What does a flawed story about socks have to do winning a war? A lot, according to George R. and Myra T. Cooley Professor of Peace and Conflict Studies and Professor of Geography Dan Monk.
“A good chunk of my research has been about the commonplaces of conflict. In other words, the stuff people say and take for granted on the way to making other claims,” Monk says.
The story of the socks comes from The Tanks of Tammuz by Shabtai Teveth, a dramatic eyewitness account of the epochal 1967 Arab-Israeli war. Shabtai Teveth advanced a commonly accepted view that discipline in dress coincided with discipline in fighting — in this case about how members of the tank corps wore uniforms all the way down to black socks.
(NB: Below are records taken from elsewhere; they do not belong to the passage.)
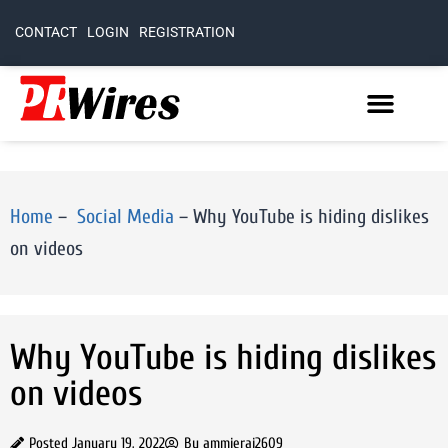
CONTACT
LOGIN
REGISTRATION
Home
–
Social Media
–
Why YouTube is hiding dislikes
on videos
Why YouTube is hiding dislikes
on videos
Posted
January 19, 2022
By
ammierai2609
He fostered the belief that when you look alike you act alike and how this thought and behavior lead to victory by Israel’s tank corps, despite being greatly outnumbered by Egyptian forces.
“That really caught my attention,” Monk says of the premise that Israeli’s victory was based on the uniformity and socks, “Wow, these people are making arguments about the survival of other people on the basic of aesthetic terminologies. They don’t realize that’s what they’re doing but they rely on aesthetic categories to make claims about their own survival and that struck me as worth talking about.”
Monk says the Israeli victory in 1967 was remarkable, “but there were many points in the three weeks leading up to this war and right at the start of it where the monumental gambles that were taken could have led to very different results.” He says the story of the victory was far more complex than is explained by the tank corps’ uniformity and its black socks.